Introduction
Multivariate Adaptive Regression Splines (MARS) is a non-parametric regression method that builds multiple linear regression models across the range of predictor values. It does this by partitioning the data, and run a linear regression model on each different partition.
The MARS algorithm is an extension of linear models that makes no assumptions about the relationship between the response variable and the predictor variables. While Generalized Linear Models and Generalized Additive Models assume that the coefficients of the predictor variables are constant across all values of a predictor, the MARS algorithm specifically takes into account that this is often not the case. But the MARS algorithm also has similarities to machine learning models such as tree-based models, because it uses a similar iterative approach.
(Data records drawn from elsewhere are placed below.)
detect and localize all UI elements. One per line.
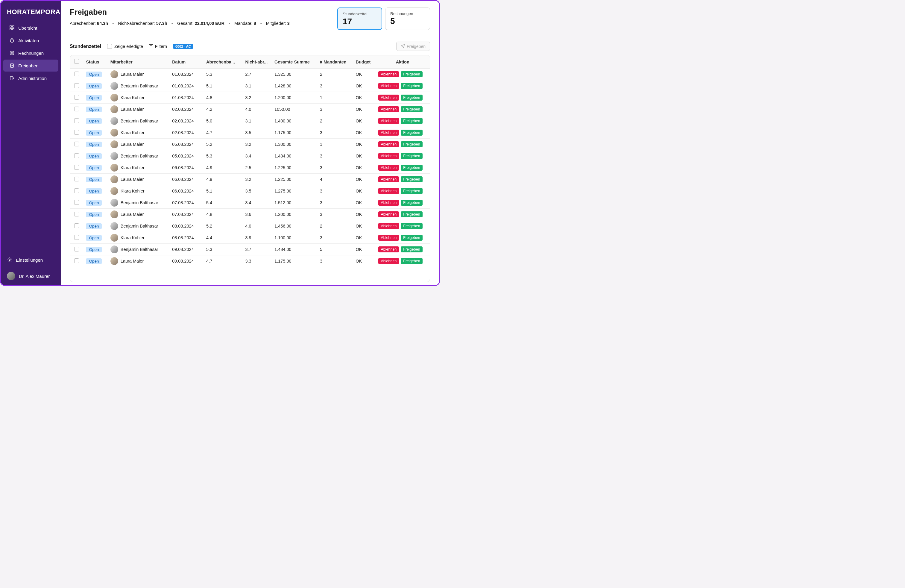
approve-button[interactable]: Freigeben bbox=[401, 95, 422, 100]
approve-button[interactable]: Freigeben bbox=[401, 223, 422, 229]
th-nonbillable[interactable]: Nicht-abr... bbox=[242, 56, 272, 68]
table-row[interactable]: Open Benjamin Balthasar 02.08.2024 5.0 3… bbox=[70, 115, 430, 127]
reject-button[interactable]: Ablehnen bbox=[378, 71, 399, 77]
approve-button[interactable]: Freigeben bbox=[401, 141, 422, 147]
table-row[interactable]: Open Laura Maier 01.08.2024 5.3 2.7 1.32… bbox=[70, 68, 430, 80]
row-checkbox[interactable] bbox=[74, 72, 79, 76]
reject-button[interactable]: Ablehnen bbox=[378, 258, 399, 264]
row-checkbox[interactable] bbox=[74, 106, 79, 111]
employee-avatar-icon bbox=[110, 140, 118, 148]
table-row[interactable]: Open Laura Maier 05.08.2024 5.2 3.2 1.30… bbox=[70, 138, 430, 150]
row-checkbox[interactable] bbox=[74, 200, 79, 205]
reject-button[interactable]: Ablehnen bbox=[378, 130, 399, 136]
send-icon bbox=[401, 44, 405, 49]
row-checkbox[interactable] bbox=[74, 235, 79, 240]
table-row[interactable]: Open Laura Maier 07.08.2024 4.8 3.6 1.20… bbox=[70, 209, 430, 220]
filter-chip[interactable]: 0002 - AC bbox=[173, 44, 193, 49]
approve-button[interactable]: Freigeben bbox=[401, 71, 422, 77]
reject-button[interactable]: Ablehnen bbox=[378, 211, 399, 217]
table-row[interactable]: Open Benjamin Balthasar 07.08.2024 5.4 3… bbox=[70, 197, 430, 209]
row-checkbox[interactable] bbox=[74, 188, 79, 193]
table-row[interactable]: Open Klara Kohler 02.08.2024 4.7 3.5 1.1… bbox=[70, 127, 430, 138]
table-row[interactable]: Open Klara Kohler 06.08.2024 4.9 2.5 1.2… bbox=[70, 162, 430, 174]
table-row[interactable]: Open Benjamin Balthasar 05.08.2024 5.3 3… bbox=[70, 150, 430, 162]
approve-button[interactable]: Freigeben bbox=[401, 258, 422, 264]
reject-button[interactable]: Ablehnen bbox=[378, 165, 399, 171]
approve-button[interactable]: Freigeben bbox=[401, 153, 422, 159]
row-checkbox[interactable] bbox=[74, 141, 79, 146]
nav-activities[interactable]: Aktivitäten bbox=[3, 35, 58, 46]
th-employee[interactable]: Mitarbeiter bbox=[108, 56, 169, 68]
card-invoices[interactable]: Rechnungen 5 bbox=[385, 8, 430, 30]
approve-button[interactable]: Freigeben bbox=[401, 130, 422, 136]
row-checkbox[interactable] bbox=[74, 258, 79, 263]
approve-button[interactable]: Freigeben bbox=[401, 118, 422, 124]
approve-button[interactable]: Freigeben bbox=[401, 165, 422, 171]
reject-button[interactable]: Ablehnen bbox=[378, 200, 399, 206]
row-checkbox[interactable] bbox=[74, 212, 79, 216]
reject-button[interactable]: Ablehnen bbox=[378, 141, 399, 147]
cell-mandates: 3 bbox=[317, 150, 352, 162]
th-total[interactable]: Gesamte Summe bbox=[272, 56, 317, 68]
reject-button[interactable]: Ablehnen bbox=[378, 176, 399, 182]
employee-name: Benjamin Balthasar bbox=[121, 200, 158, 205]
approve-button[interactable]: Freigeben bbox=[401, 188, 422, 194]
approve-button[interactable]: Freigeben bbox=[401, 106, 422, 112]
th-mandates[interactable]: # Mandanten bbox=[317, 56, 352, 68]
release-button[interactable]: Freigeben bbox=[396, 41, 430, 51]
table-row[interactable]: Open Benjamin Balthasar 09.08.2024 5.3 3… bbox=[70, 244, 430, 255]
approve-button[interactable]: Freigeben bbox=[401, 211, 422, 217]
reject-button[interactable]: Ablehnen bbox=[378, 153, 399, 159]
nav-settings[interactable]: Einstellungen bbox=[1, 253, 61, 267]
approve-button[interactable]: Freigeben bbox=[401, 200, 422, 206]
show-done-checkbox[interactable]: Zeige erledigte bbox=[107, 44, 143, 49]
table-row[interactable]: Open Benjamin Balthasar 01.08.2024 5.1 3… bbox=[70, 80, 430, 92]
reject-button[interactable]: Ablehnen bbox=[378, 95, 399, 100]
reject-button[interactable]: Ablehnen bbox=[378, 83, 399, 89]
table-row[interactable]: Open Klara Kohler 08.08.2024 4.4 3.9 1.1… bbox=[70, 232, 430, 244]
filter-button[interactable]: Filtern bbox=[149, 44, 167, 49]
row-checkbox[interactable] bbox=[74, 153, 79, 158]
table-row[interactable]: Open Benjamin Balthasar 08.08.2024 5.2 4… bbox=[70, 220, 430, 232]
reject-button[interactable]: Ablehnen bbox=[378, 188, 399, 194]
cell-mandates: 5 bbox=[317, 244, 352, 255]
nav-invoices[interactable]: Rechnungen bbox=[3, 47, 58, 59]
card-timesheets[interactable]: Stundenzettel 17 bbox=[337, 8, 382, 30]
row-checkbox[interactable] bbox=[74, 95, 79, 100]
approve-button[interactable]: Freigeben bbox=[401, 235, 422, 241]
nav-overview[interactable]: Übersicht bbox=[3, 22, 58, 34]
reject-button[interactable]: Ablehnen bbox=[378, 246, 399, 253]
nav-administration[interactable]: Administration bbox=[3, 72, 58, 84]
approve-button[interactable]: Freigeben bbox=[401, 176, 422, 182]
select-all-checkbox[interactable] bbox=[74, 59, 79, 64]
row-checkbox[interactable] bbox=[74, 83, 79, 88]
svg-point-8 bbox=[9, 259, 11, 261]
nav-approvals[interactable]: Freigaben bbox=[3, 60, 58, 72]
row-checkbox[interactable] bbox=[74, 176, 79, 181]
th-billable[interactable]: Abrechenba... bbox=[203, 56, 242, 68]
approve-button[interactable]: Freigeben bbox=[401, 246, 422, 253]
reject-button[interactable]: Ablehnen bbox=[378, 235, 399, 241]
reject-button[interactable]: Ablehnen bbox=[378, 223, 399, 229]
table-row[interactable]: Open Laura Maier 09.08.2024 4.7 3.3 1.17… bbox=[70, 255, 430, 267]
reject-button[interactable]: Ablehnen bbox=[378, 118, 399, 124]
row-checkbox[interactable] bbox=[74, 118, 79, 123]
row-checkbox[interactable] bbox=[74, 223, 79, 228]
table-row[interactable]: Open Laura Maier 02.08.2024 4.2 4.0 1050… bbox=[70, 103, 430, 115]
employee-name: Klara Kohler bbox=[121, 235, 144, 240]
cell-nonbillable: 4.0 bbox=[242, 220, 272, 232]
user-profile[interactable]: Dr. Alex Maurer bbox=[1, 267, 61, 285]
row-checkbox[interactable] bbox=[74, 247, 79, 251]
th-date[interactable]: Datum bbox=[169, 56, 203, 68]
th-status[interactable]: Status bbox=[83, 56, 107, 68]
reject-button[interactable]: Ablehnen bbox=[378, 106, 399, 112]
table-row[interactable]: Open Klara Kohler 06.08.2024 5.1 3.5 1.2… bbox=[70, 185, 430, 197]
card-count: 17 bbox=[343, 17, 377, 26]
row-checkbox[interactable] bbox=[74, 165, 79, 170]
row-checkbox[interactable] bbox=[74, 130, 79, 135]
table-row[interactable]: Open Klara Kohler 01.08.2024 4.8 3.2 1.2… bbox=[70, 92, 430, 103]
table-row[interactable]: Open Laura Maier 06.08.2024 4.9 3.2 1.22… bbox=[70, 174, 430, 185]
approve-button[interactable]: Freigeben bbox=[401, 83, 422, 89]
employee-name: Laura Maier bbox=[121, 212, 144, 217]
th-budget[interactable]: Budget bbox=[353, 56, 376, 68]
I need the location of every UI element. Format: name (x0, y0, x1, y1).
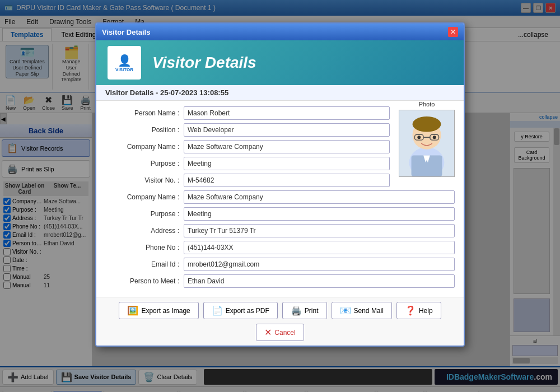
send-mail-modal-button[interactable]: 📧 Send Mail (332, 302, 392, 319)
purpose-2-label: Purpose : (105, 210, 184, 218)
photo-box (399, 110, 455, 177)
cancel-icon: ✕ (264, 327, 272, 338)
form-row-company-1: Company Name : (105, 140, 390, 153)
form-row-visitor-no: Visitor No. : (105, 174, 390, 187)
svg-point-7 (417, 136, 421, 139)
svg-point-3 (413, 116, 441, 132)
address-label: Address : (105, 227, 184, 235)
help-label: Help (419, 307, 433, 315)
photo-section: Photo (399, 101, 455, 177)
visitor-details-modal: Visitor Details ✕ 👤 VISITOR Visitor Deta… (95, 22, 465, 347)
export-image-button[interactable]: 🖼️ Export as Image (119, 302, 198, 319)
purpose-2-input[interactable] (184, 207, 455, 221)
company-2-label: Company Name : (105, 193, 184, 201)
visitor-badge-icon: 👤 (118, 54, 132, 67)
modal-title-bar: Visitor Details ✕ (96, 24, 464, 40)
purpose-1-input[interactable] (184, 157, 390, 170)
person-to-meet-input[interactable] (184, 274, 455, 288)
form-row-company-2: Company Name : (105, 190, 455, 204)
form-row-purpose-2: Purpose : (105, 207, 455, 221)
company-2-input[interactable] (184, 190, 455, 204)
person-name-label: Person Name : (105, 109, 184, 117)
email-label: Email Id : (105, 260, 184, 268)
print-modal-button[interactable]: 🖨️ Print (282, 302, 327, 319)
print-modal-icon: 🖨️ (291, 305, 302, 316)
form-row-address: Address : (105, 224, 455, 237)
help-modal-button[interactable]: ❓ Help (396, 302, 441, 319)
email-input[interactable] (184, 258, 455, 271)
export-pdf-icon: 📄 (212, 305, 223, 316)
company-1-label: Company Name : (105, 143, 184, 151)
modal-header-title: Visitor Details (152, 54, 256, 72)
modal-header: 👤 VISITOR Visitor Details (96, 40, 464, 85)
export-pdf-label: Export as PDF (226, 307, 269, 315)
modal-footer: 🖼️ Export as Image 📄 Export as PDF 🖨️ Pr… (96, 297, 464, 346)
cancel-modal-button[interactable]: ✕ Cancel (256, 324, 304, 341)
purpose-1-label: Purpose : (105, 160, 184, 167)
visitor-badge: 👤 VISITOR (108, 46, 141, 80)
send-mail-modal-icon: 📧 (340, 305, 351, 316)
form-row-position: Position : (105, 123, 390, 137)
visitor-no-label: Visitor No. : (105, 176, 184, 184)
position-input[interactable] (184, 123, 390, 137)
photo-label: Photo (399, 101, 455, 108)
export-pdf-button[interactable]: 📄 Export as PDF (203, 302, 278, 319)
form-row-purpose-1: Purpose : (105, 157, 390, 170)
phone-label: Phone No : (105, 244, 184, 251)
help-icon: ❓ (405, 305, 416, 316)
modal-overlay: Visitor Details ✕ 👤 VISITOR Visitor Deta… (0, 0, 560, 392)
print-modal-label: Print (305, 307, 319, 315)
person-to-meet-label: Person to Meet : (105, 277, 184, 285)
photo-svg (399, 110, 454, 177)
export-image-icon: 🖼️ (127, 305, 138, 316)
form-row-person-name: Person Name : (105, 106, 390, 120)
modal-header-text: Visitor Details (152, 54, 256, 72)
svg-point-8 (433, 136, 436, 139)
form-row-phone: Phone No : (105, 241, 455, 254)
company-1-input[interactable] (184, 140, 390, 153)
person-name-input[interactable] (184, 106, 390, 120)
export-image-label: Export as Image (141, 307, 190, 315)
modal-title-text: Visitor Details (102, 28, 150, 36)
modal-subtitle: Visitor Details - 25-07-2023 13:08:55 (96, 85, 464, 101)
visitor-badge-label: VISITOR (115, 67, 133, 72)
visitor-no-input[interactable] (184, 174, 390, 187)
send-mail-modal-label: Send Mail (354, 307, 384, 315)
modal-close-button[interactable]: ✕ (448, 27, 458, 37)
form-row-email: Email Id : (105, 258, 455, 271)
position-label: Position : (105, 126, 184, 134)
phone-input[interactable] (184, 241, 455, 254)
form-row-person-to-meet: Person to Meet : (105, 274, 455, 288)
address-input[interactable] (184, 224, 455, 237)
cancel-label: Cancel (274, 329, 295, 337)
modal-body: Photo (96, 101, 464, 297)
The MARS algorithm builds a model in two steps. First, it creates a collection of so-called basis functions (BF). In this procedure, the range of predictor values is partitioned in several groups. For each group, a separate linear regression is modeled, each with its own slope. The connections between the separate regression lines are called knots. The MARS algorithm automatically searches for the best spots to place the knots. Each knot has a pair of basis functions. These basis functions describe the relationship between the environmental variable and the response. The first basis function is ‘max(0, env var - knot), which means that it takes the maximum value out of two options: 0 or the result of the equation ‘environmental variable value – value of the knot’. The second basis function has the opposite form: max(0, knot - env var).
For example, if the value of the environmental variable at the knot is 11, then:
Basis function 1: for any value below 11, the outcome of ‘Env var – Knot’ will result in a negative number, which is smaller than 0 and thus the outcome of the basis function is 0. This means that the outcome of basis function 1 is 0 for all environmental values up to the knot, while for all values after the knot, the outcome of basis function 1 is the value of the environmental variable minus 11.
Basis function 2: this has the opposite form, with the outcome of 0 for all environmental values after the knot, and the outcome of 11 minus value of environmental variable before the knot.
In the second step, MARS estimates a least-squares model with its basis functions as independent variables. It fits a very large model, that is subsequently pruned (like tree-based models) to avoid overfitting by iteratively removing basis functions that contribute the least to model fit.
Advantages
Works well with a large number of predictor variables
Automatically detects interactions between variables
It is an efficient and fast algorithm, despite its complexity
Robust to outliers
Limitations
Susceptible to overfitting
More difficult to understand and interpret than other methods
Not good with missing data
Assumptions
No assumptions are made about the distributions of the environmental variables. However, they should not be highly correlated with one another because this could cause problems with the estimation.
Requires absence data
Yes.
Configuration options
Biosecurity Commons allows the user to set model arguments as specified below.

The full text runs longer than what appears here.